Records from a dataset:

+ + + +

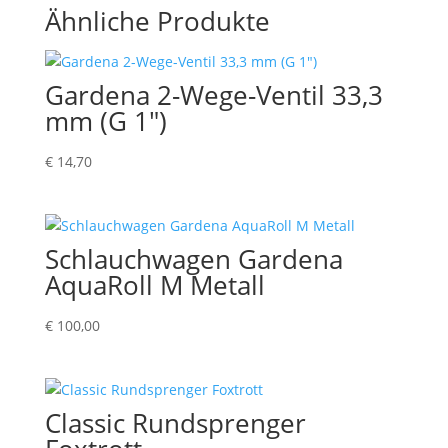
Ähnliche Produkte
Gardena 2-Wege-Ventil 33,3
mm (G 1″)
€
14,70
Schlauchwagen Gardena
AquaRoll M Metall
€
100,00
Classic Rundsprenger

+ + + +

Task description »
Copy out, in full, each line above that has the word "Gardena" in it.

Solution for this problem »
Gardena 2-Wege-Ventil 33,3
Schlauchwagen Gardena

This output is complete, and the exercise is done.